EXERCISE INSTRUCTIONS: Make an exact copy of the records, omitting all images.

THE DATA:
______________________________

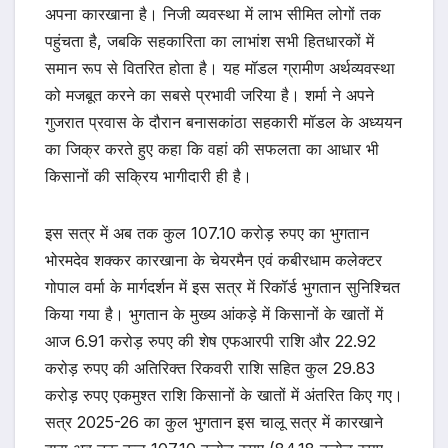
अपना कारखाना है। निजी व्यवस्था में लाभ सीमित लोगों तक
पहुंचता है, जबकि सहकारिता का लाभांश सभी हितधारकों में
समान रूप से वितरित होता है। यह मॉडल ग्रामीण अर्थव्यवस्था
को मजबूत करने का सबसे प्रभावी जरिया है। शर्मा ने अपने
गुजरात प्रवास के दौरान बनासकांठा सहकारी मॉडल के अध्ययन
का जिक्र करते हुए कहा कि वहां की सफलता का आधार भी
किसानों की सक्रिय भागीदारी ही है।
इस सत्र में अब तक कुल 107.10 करोड़ रुपए का भुगतान
भोरमदेव शक्कर कारखाना के चेयरमैन एवं कबीरधाम कलेक्टर
गोपाल वर्मा के मार्गदर्शन में इस सत्र में रिकॉर्ड भुगतान सुनिश्चित
किया गया है। भुगतान के मुख्य आंकड़े में किसानों के खातों में
आज 6.91 करोड़ रुपए की शेष एफआरपी राशि और 22.92
करोड़ रुपए की अतिरिक्त रिकवरी राशि सहित कुल 29.83
करोड़ रुपए एकमुश्त राशि किसानों के खातों में अंतरित किए गए।
सत्र 2025-26 का कुल भुगतान इस चालू सत्र में कारखाने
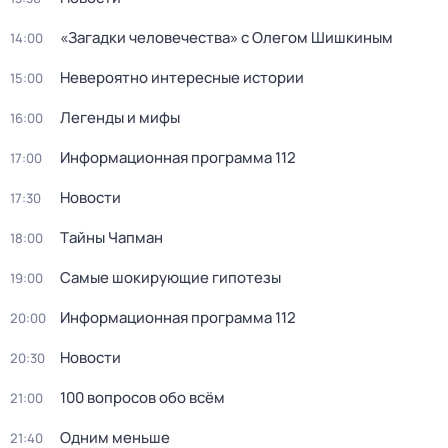
«Загадки человечества» с Олегом Шишкиным
14:00
Невероятно интересные истории
15:00
Легенды и мифы
16:00
Информационная программа 112
17:00
Новости
17:30
Тaйны Чапман
18:00
Самые шoкиpующие гипотезы
19:00
Информационная программа 112
20:00
Новости
20:30
100 вопросов обо всём
21:00
Одним меньше
21:40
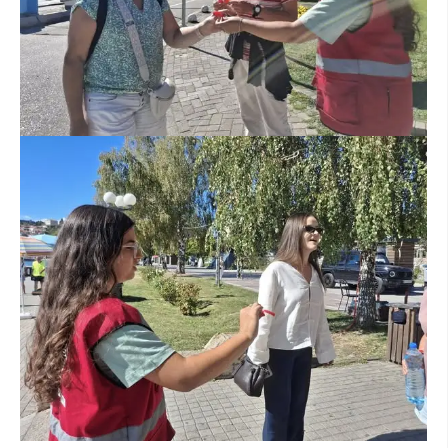
ПРИРАЧНИЦИ
СТРАТЕГИИ
ЕДУКАТИВНО ИНФОРМАТИВНИ МАТЕРИЈАЛИ
БРОШУРИ
ПОСТЕРИ
ПРЕЗЕНТАЦИИ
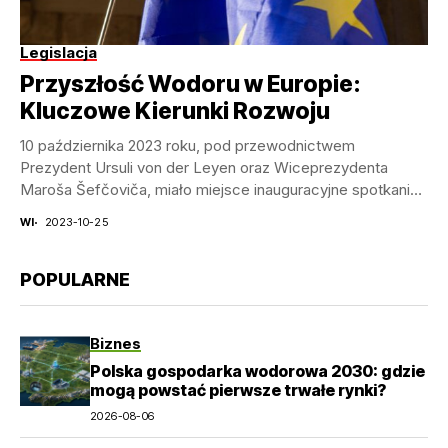
Legislacja
Przyszłość Wodoru w Europie:
Kluczowe Kierunki Rozwoju
10 października 2023 roku, pod przewodnictwem
Prezydent Ursuli von der Leyen oraz Wiceprezydenta
Maroša Šefčoviča, miało miejsce inauguracyjne spotkanie
z cyklu Dialogów o...
WI
2023-10-25
POPULARNE
Biznes
Polska gospodarka wodorowa 2030: gdzie
mogą powstać pierwsze trwałe rynki?
2026-08-06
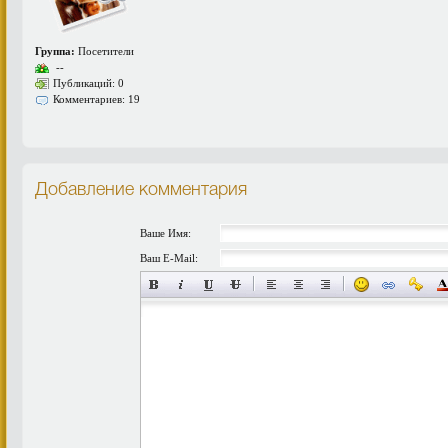
Группа:
Посетители
--
Публикаций: 0
Комментариев: 19
Добавление комментария
Ваше Имя:
Ваш E-Mail:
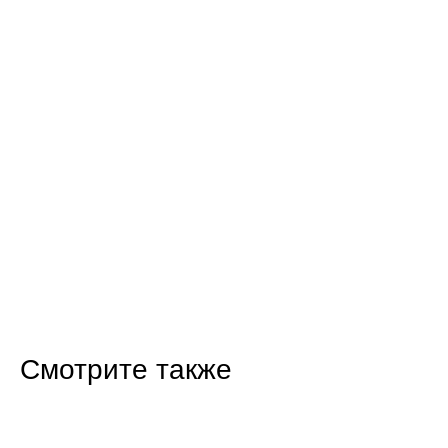
Смотрите также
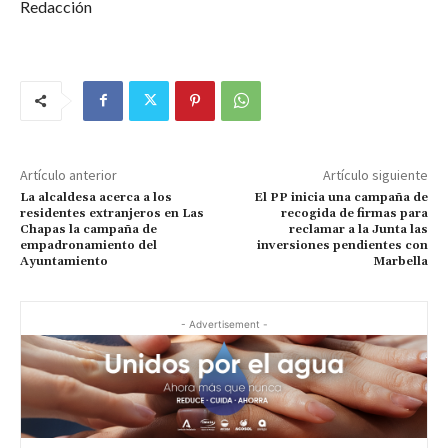
Redacción
Artículo anterior
Artículo siguiente
La alcaldesa acerca a los
El PP inicia una campaña de
residentes extranjeros en Las
recogida de firmas para
Chapas la campaña de
reclamar a la Junta las
empadronamiento del
inversiones pendientes con
Ayuntamiento
Marbella
- Advertisement -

______________________________

COMPLETED EXERCISE:
अपना कारखाना है। निजी व्यवस्था में लाभ सीमित लोगों तक
पहुंचता है, जबकि सहकारिता का लाभांश सभी हितधारकों में
समान रूप से वितरित होता है। यह मॉडल ग्रामीण अर्थव्यवस्था
को मजबूत करने का सबसे प्रभावी जरिया है। शर्मा ने अपने
गुजरात प्रवास के दौरान बनासकांठा सहकारी मॉडल के अध्ययन
का जिक्र करते हुए कहा कि वहां की सफलता का आधार भी
किसानों की सक्रिय भागीदारी ही है।
इस सत्र में अब तक कुल 107.10 करोड़ रुपए का भुगतान
भोरमदेव शक्कर कारखाना के चेयरमैन एवं कबीरधाम कलेक्टर
गोपाल वर्मा के मार्गदर्शन में इस सत्र में रिकॉर्ड भुगतान सुनिश्चित
किया गया है। भुगतान के मुख्य आंकड़े में किसानों के खातों में
आज 6.91 करोड़ रुपए की शेष एफआरपी राशि और 22.92
करोड़ रुपए की अतिरिक्त रिकवरी राशि सहित कुल 29.83
करोड़ रुपए एकमुश्त राशि किसानों के खातों में अंतरित किए गए।
सत्र 2025-26 का कुल भुगतान इस चालू सत्र में कारखाने
«Загадки человечества» с Олегом Шишкиным
14:00
Невероятно интересные истории
15:00
Легенды и мифы
16:00
Информационная программа 112
17:00
Новости
17:30
Тaйны Чапман
18:00
Самые шoкиpующие гипотезы
19:00
Информационная программа 112
20:00
Новости
20:30
100 вопросов обо всём
21:00
Одним меньше
21:40
ПРИРАЧНИЦИ
СТРАТЕГИИ
ЕДУКАТИВНО ИНФОРМАТИВНИ МАТЕРИЈАЛИ
БРОШУРИ
ПОСТЕРИ
ПРЕЗЕНТАЦИИ
Legislacja
Przyszłość Wodoru w Europie:
Kluczowe Kierunki Rozwoju
10 października 2023 roku, pod przewodnictwem
Prezydent Ursuli von der Leyen oraz Wiceprezydenta
Maroša Šefčoviča, miało miejsce inauguracyjne spotkanie
z cyklu Dialogów o...
WI
2023-10-25
POPULARNE
Biznes
Polska gospodarka wodorowa 2030: gdzie
mogą powstać pierwsze trwałe rynki?
2026-08-06
Группа:
Посетители
--
Публикаций: 0
Комментариев: 19
Добавление комментария
Ваше Имя:
Ваш E-Mail:
Смотрите также
Redacción
Artículo anterior
Artículo siguiente
La alcaldesa acerca a los
El PP inicia una campaña de
residentes extranjeros en Las
recogida de firmas para
Chapas la campaña de
reclamar a la Junta las
empadronamiento del
inversiones pendientes con
Ayuntamiento
Marbella
- Advertisement -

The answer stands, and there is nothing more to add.